The left part of the figure above is the index file, which stores key-values in pairs, and the right part is the data file corresponding to the index file.

  • Index file key: the number of the message in the data file (the corresponding log file), such as “1,3,6,8…” Represents the first message, the third message, the sixth message, and the eighth message in the log file respectively.
  • Index file value: indicates the physical offset address (location) of the message

advantages

The index file does not index every message in the data file. Instead, sparse storage is used to build an index every certain byte of data. The index file is saved from taking up too much space and can be kept in memory.

disadvantages

Messages that are not indexed cannot be located in the data file at once, requiring a sequential scan.

3.4 Message Physical Structure

As can be seen from the Segment data file in the right part of the figure above, the log data file does not store data directly, but consists of a number of messages. Messages contain the actual message data. The physical structure of messages will be explained in detail below.

The keyword explain
8 byte offset Each message within parition has an ordered ID number, called offset, which uniquely determines the position of each message within parition. That is, offset represents the number of messages in the partiion
4 byte message size Message size
4 byte CRC32 Verify message with CRC32
1 byte “magic” Indicates the Kafka protocol version of this release
1 byte “attributes” Represents a standalone version, or identifies the compression type, or the encoding type
4 byte key length Indicates the length of the key. If the key is -1, the K byte key field is left blank
K byte key optional
value bytes payload Represents actual message data

How do consumers find message through offset

If we want to read the message with offset=1066, we need to do the following two steps:

Step 1: Find segment file

00000000000000000000. The index said at the beginning of the file, start offset (offset) to 0. The second file 00000000000000001018. The index of the volume start offset of 1019 = 1018 + 1. Similarly, the third file 00000000000000002042. The index of initial offset of 2043 = 2042 + 1, so on other subsequent files, named after the start offset and sort these documents, as long as according to the offset binary search file list, can quickly locate the specific file. When the offset = 1066 to 00000000000000001018. The index | log.
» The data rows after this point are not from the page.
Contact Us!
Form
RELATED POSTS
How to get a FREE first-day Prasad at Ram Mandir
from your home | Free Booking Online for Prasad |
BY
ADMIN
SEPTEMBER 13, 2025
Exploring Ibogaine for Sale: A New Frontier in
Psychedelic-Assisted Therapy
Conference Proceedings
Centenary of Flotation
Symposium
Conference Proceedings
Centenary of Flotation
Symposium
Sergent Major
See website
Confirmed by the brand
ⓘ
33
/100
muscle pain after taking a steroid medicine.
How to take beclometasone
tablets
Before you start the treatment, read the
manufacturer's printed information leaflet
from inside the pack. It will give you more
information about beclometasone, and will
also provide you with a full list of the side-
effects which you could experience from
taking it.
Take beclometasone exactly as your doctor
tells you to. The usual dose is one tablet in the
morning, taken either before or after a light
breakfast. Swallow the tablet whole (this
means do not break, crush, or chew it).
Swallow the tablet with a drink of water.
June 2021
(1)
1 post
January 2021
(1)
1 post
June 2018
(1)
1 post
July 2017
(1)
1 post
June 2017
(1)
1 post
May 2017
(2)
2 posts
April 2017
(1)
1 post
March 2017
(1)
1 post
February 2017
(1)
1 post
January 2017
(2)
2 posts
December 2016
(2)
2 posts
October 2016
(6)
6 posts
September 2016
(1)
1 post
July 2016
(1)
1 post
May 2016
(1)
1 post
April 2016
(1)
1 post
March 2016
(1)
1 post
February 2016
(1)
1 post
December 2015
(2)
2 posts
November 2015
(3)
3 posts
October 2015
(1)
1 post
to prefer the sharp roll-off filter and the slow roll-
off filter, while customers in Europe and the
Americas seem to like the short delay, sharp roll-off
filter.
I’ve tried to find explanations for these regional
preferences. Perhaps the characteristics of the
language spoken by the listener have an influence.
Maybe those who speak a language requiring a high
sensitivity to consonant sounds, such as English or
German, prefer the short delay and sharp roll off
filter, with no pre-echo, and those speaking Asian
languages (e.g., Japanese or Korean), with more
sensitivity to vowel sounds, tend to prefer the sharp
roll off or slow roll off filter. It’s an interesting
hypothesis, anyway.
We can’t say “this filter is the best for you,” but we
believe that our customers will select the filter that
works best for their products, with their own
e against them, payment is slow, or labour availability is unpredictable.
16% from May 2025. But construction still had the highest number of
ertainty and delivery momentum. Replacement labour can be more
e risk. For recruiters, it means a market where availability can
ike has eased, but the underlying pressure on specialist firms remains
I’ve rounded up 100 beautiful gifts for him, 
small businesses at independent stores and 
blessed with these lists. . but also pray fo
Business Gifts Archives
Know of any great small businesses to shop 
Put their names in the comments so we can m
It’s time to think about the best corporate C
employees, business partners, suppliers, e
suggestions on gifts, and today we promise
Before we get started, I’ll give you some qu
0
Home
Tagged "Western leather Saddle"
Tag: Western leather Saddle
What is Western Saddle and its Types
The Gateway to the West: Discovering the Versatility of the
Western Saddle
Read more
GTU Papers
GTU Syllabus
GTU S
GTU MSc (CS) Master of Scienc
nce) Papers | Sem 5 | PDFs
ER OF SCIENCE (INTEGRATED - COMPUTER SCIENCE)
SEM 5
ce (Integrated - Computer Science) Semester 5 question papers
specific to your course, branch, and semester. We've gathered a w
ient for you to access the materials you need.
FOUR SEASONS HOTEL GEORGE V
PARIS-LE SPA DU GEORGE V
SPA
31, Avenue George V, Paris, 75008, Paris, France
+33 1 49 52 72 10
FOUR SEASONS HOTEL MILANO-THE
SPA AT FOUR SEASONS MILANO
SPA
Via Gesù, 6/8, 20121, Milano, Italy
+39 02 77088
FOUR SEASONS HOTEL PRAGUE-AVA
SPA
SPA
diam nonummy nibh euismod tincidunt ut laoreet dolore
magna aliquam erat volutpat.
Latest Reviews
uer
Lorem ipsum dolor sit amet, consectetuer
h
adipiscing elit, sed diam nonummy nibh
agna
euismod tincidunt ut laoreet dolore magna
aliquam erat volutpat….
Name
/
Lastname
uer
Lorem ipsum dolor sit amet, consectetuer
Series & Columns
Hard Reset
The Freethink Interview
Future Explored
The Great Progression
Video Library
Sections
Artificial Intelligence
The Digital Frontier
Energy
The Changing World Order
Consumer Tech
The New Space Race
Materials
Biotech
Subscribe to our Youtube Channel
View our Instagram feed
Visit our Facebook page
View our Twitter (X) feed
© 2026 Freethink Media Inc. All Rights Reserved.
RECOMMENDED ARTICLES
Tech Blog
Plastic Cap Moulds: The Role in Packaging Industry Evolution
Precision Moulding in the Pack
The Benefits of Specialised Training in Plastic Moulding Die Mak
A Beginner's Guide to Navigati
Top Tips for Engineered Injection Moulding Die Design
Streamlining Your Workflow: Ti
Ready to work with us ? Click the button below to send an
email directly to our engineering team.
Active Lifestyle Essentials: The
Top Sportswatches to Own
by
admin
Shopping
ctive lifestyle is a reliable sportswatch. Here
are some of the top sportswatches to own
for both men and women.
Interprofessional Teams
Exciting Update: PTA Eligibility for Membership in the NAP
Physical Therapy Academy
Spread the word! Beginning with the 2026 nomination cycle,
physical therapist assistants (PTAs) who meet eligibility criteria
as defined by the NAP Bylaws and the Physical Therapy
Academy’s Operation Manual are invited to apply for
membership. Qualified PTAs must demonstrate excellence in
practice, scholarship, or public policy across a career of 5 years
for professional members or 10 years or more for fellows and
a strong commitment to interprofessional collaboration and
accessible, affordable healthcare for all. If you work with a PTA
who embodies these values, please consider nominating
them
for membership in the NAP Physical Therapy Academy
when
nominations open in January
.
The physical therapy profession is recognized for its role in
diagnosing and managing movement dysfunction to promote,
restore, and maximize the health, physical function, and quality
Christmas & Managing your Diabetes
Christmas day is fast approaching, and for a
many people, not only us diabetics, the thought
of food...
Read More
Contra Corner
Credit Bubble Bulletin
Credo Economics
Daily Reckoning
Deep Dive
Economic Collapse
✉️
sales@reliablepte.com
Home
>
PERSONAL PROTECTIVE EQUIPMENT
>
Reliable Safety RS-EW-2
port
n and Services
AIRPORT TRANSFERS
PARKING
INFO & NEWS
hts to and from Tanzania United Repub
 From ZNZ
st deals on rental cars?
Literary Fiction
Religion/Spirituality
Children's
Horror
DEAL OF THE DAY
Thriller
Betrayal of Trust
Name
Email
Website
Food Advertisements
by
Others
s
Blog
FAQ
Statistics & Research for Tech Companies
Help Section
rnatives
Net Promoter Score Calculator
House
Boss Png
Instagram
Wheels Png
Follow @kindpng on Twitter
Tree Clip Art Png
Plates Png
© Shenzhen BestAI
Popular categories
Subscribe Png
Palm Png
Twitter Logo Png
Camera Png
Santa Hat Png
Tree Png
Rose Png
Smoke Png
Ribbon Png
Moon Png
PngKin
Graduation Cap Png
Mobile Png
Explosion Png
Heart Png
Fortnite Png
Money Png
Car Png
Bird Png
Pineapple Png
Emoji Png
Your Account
Step 2: Find the message by segment file

By the first step in the localization to segment the file, when offset = 1066, locating in turn to 00000000000000001018. The index of metadata physical location and 00000000000000001018. Physical offset of the log, At this point, we can only get the physical offset address of 1065, and then search through 00000000000000368769.log until offset=1066. Each message has a fixed format and it’s easy to tell if it’s the next message.